Authors: Jie Min Lam, Amedra Basgaran, Sophie Paschke, Eva Lymberopoulos, James Arney, Michael Hobbs, Muhannad Alomari, Nikhil Sharma
Section: Mapping the Tumour Landscape
Link to Publication: Pending. Accepted at Nature Conference “The Tumour Landscape: Translating Mechanism to Therapy”.

Abstract Summary

Following advances in understanding the role of the microbiome in carcinogenesis, we find that inter-country differences exist in the intratumoral microbiome of patients with colorectal cancer in the USA compared to those from Europe and Japan.


The microbiome appears critical to human health. Following advances in understanding the gut microbiome in carcinogenesis, the presence of bacteria within tumours has generated significant attention1. The intratumour microbiome can be linked with both positive and negative effects on cancer development2 and immune response3,4. Understanding sources of variation to manage this dichotomy could inform personalised treatment. Mucosal barrier penetration is a mechanism for environmental microbe translocation present in colorectal cancer (CRC)5. We hypotheses this may vary between countries given the difference in gut microbiome. We studied the intratumour microbiome in CRC patients across Europe, the USA and Japan.

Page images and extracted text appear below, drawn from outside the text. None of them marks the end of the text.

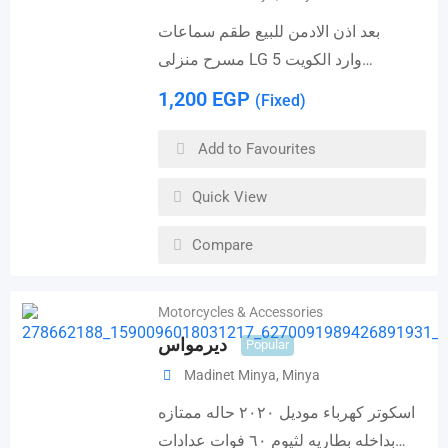
بعد اذن الادمن للبيع طقم سماعات
مسرح منزلى LG وارد الكويت 5…
1,200
EGP
(Fixed)
Add to Favourites
Quick View
Compare
Motorcycles & Accessories
ديرمواس
Popular
Madinet Minya
,
Minya
اسكوتر كهرباء موديل ٢٠٢٠ حاله ممتازه
بداخله بطاريه لثيوم ٦٠ فوات عدادات…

We leveraged BioCorteX’s industry leading knowledge graph and integrated proprietary technology engines. Utilising a data driven mechanistic approach, 1,549 colorectal tumour microbiome samples from 5 different countries (France, Spain, Switzerland, the USA and Japan) were analysed in BioCorteX’s Carbon MirrorTM platform v20230504_112227. Microbiome analyses were performed, including alpha diversity, beta diversity, compositional abundance profile and permutational analysis of variance (PERMANOVA). No significant batch effects were observed.


We found significant population-level differences in alpha diversity, which was lowest in the USA compared to Japan. The intratumoral microbiome of samples from the USA significantly differed from that of other countries in beta diversity and PERMANOVA analyses (p < 0.001). Fusobacteriota were present in the composition of all intratumour microbiome groups, but notably abundant in Spain (34.6%).


The intratumour microbiome exists as an important source of variation across cancer populations. There are links with pathogenic bacteria posited to drive tumorigenesis in pre-clinical models of CRC, such as Fusobacteriota7, abundant in Spanish and Swiss patient groups. Future studies should explore the functional importance of these differences, and seek to translate these findings into actionable insights for cancer treatment.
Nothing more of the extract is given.